Siemens did a similar move in 2011 by selling off its Siplace Pick and Place business to ASM Pacific Technology and moved into software by purchasing Mentor Graphics in 2016. Siplace was eventually partnered with Dek Printing Machines after its sale by the Dover Corporation in 2014 with the existing Siplace management leading the new ASM Assembly Systems business.
With Siemens focusing on Mobility and Industrial Automation you could easily see the dots being joined well before the acquisition of Mentor of them moving into software platforms and solutions.
This is a story of market grab, removing legacy that will slow you down, or simply business founders wanting to cash up and exit.
Historic failures have to be the acquisition of Nokia’s mobile phone business by Microsoft. Clearly this was a market grab by Microsoft, but from Nokia it was a wise move to restart and remove a legacy business. They say in the world of business there is no such thing as failure, you simply give up, and I feel sales-based Microsoft, with short term minded Steve Ballmer at the helm, gave up.
As the saying goes ‘One man's rubbish is another man's treasure’ and in the world of Electronic Assembly with the hardware becoming the commodity, it is starting to become part of a weaker sales proposition with the value now coming from the software solutions.
It’s therefore been wise to buy up these weaker rubbish-to-some hardware segments and consolidate them into one business, and also consolidate them by location with most of these businesses now housed in Germany.
That said, with a re-energised company, it doesn't stop that company thinking it should get into creating software solutions. History has also shown that these companies have then gone on to sell off the hardware side of their business which makes you wonder what of the original company actually still exists.

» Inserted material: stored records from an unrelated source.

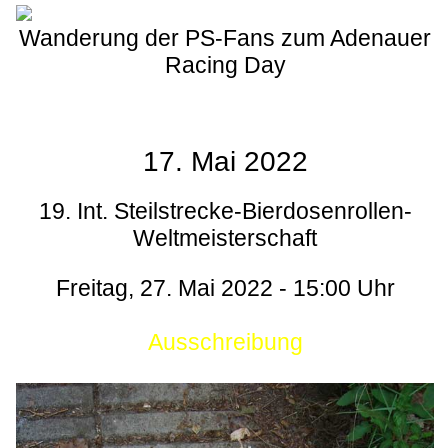
Wanderung der PS-Fans zum Adenauer
Racing Day
17. Mai 2022
19. Int. Steilstrecke-Bierdosenrollen-
Weltmeisterschaft
Freitag, 27. Mai 2022 - 15:00 Uhr
Ausschreibung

That brings me back to iTAC, Cogiscan and the Dürr Group. While the press release is published by iTAC and clearly they will be the management lead, focus should be placed on the parent company the Dürr Group and what their intentions might be.

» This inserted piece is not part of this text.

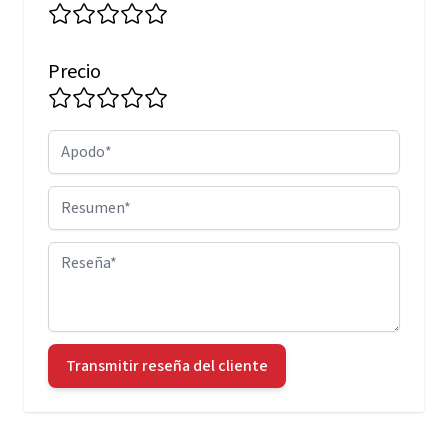
Precio
Apodo
Resumen
Reseña
Transmitir reseña del cliente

As a global player in mechanical and plant engineering clearly they are a hardware business that has already seen software growth in other industrial settings. I doubt they see opportunities in Electronic Assembly due to the market size however they would have spotted opportunities to open up iTAC and Cogiscan into the existing markets of Dürr.
Focusing on iTAC and Cogiscan, these are both twenty year old software businesses with founders in the mix so I think you can easily read between the lines that this is the winding down of their roles and maybe the Exit when they want another life challenge.

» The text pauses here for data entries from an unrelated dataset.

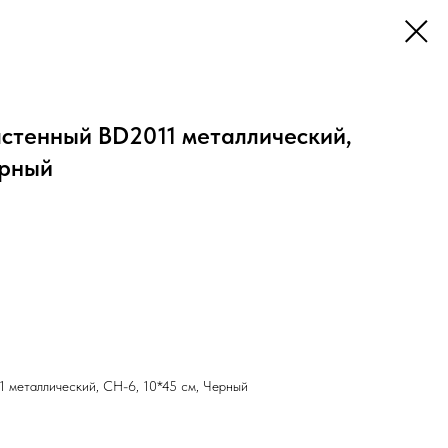
астенный BD2011 металлический,
ерный
 металлический, СН-6, 10*45 см, Черный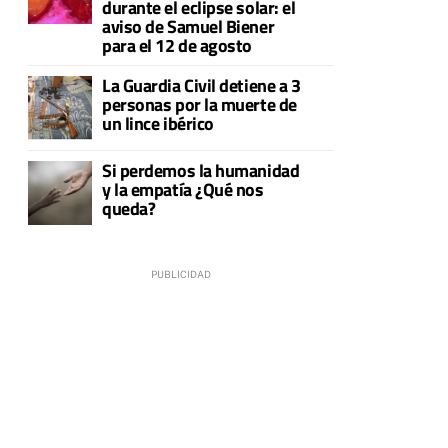
durante el eclipse solar: el
aviso de Samuel Biener
para el 12 de agosto
s
La Guardia Civil detiene a 3
personas por la muerte de
un lince ibérico
Si perdemos la humanidad
y la empatía ¿Qué nos
queda?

A subsidiary of iTAC Software AG
The merger of the Canadian business into the controlling German one will play out as all the previous acquisitions have. The first two to three years we will see little change, followed by more sudden changes as the businesses become organically unsettled due to time and uncertainty. People coming and going for example. There is no great way of handling a merger. The Americans were severely burnt buying British companies in the 00’s and trying to change them overnight.
Radical change is unneeded in successful businesses and like many acquisitions from the Chinese e.g. ARM, if all else fails the Dürr Group can hold onto these as trophy businesses, i.e. running them as-is with the possibility of reselling them.
It’s interesting that I consider these businesses successful as I once suggested to my Company Director at the time that we should purchase the iTAC business. At the time I was working for an SMT equipment supplier which was unsure of what first steps to take to move forward with their Industry 4.0 strategy. We were a weak player on the assembly line so to buy a software business would have bolstered our position.
His response was to tell me that iTAC wasn't making any money. They were of course, most likely breaking even, but it’s another sign that I detailed on a previous blog of the hardware management mindset versus software.
Software is King
A software business can tick along, paying the bills, investing in their solution for many years, and if they keep their nerve, can grow exponentially after a trigger point when time and place is aligned. With a lot of starting debt, hardware businesses need to see a return quickly so often have short term thinking. It wasn’t a surprise to me that that same business purchased Critical Manufacturing in 2018 but under a different management team.
My feelings are that Cogiscan should have held it’s nerve for another decade while Industry 4.0 becomes a reality. This is another sign of the Silver Tsunami taking hold, but I’m sure no founders want to admit to that. Unlike iTAC which seemed more corporate due to the German stereotype, Cogiscan could have pivoted itself into a quirky disruptor and therefore aligned well with the Digital Economy and Generation Z.
Listening to Episode 62 of the Reliability Matters Podcast I’m not convinced Cogiscan Co-Founder François Monette knows what the difference is between Industry 4.0 and Smart Factories and like many people in the industry sees it as another buzzword. Understanding the difference is key to aligning to the Digital Economy.
One thing I am sure about is both companies need to remain strong and assert when they know best. iTAC focuses on material management where historically Cogiscan focused on equipment connectivity.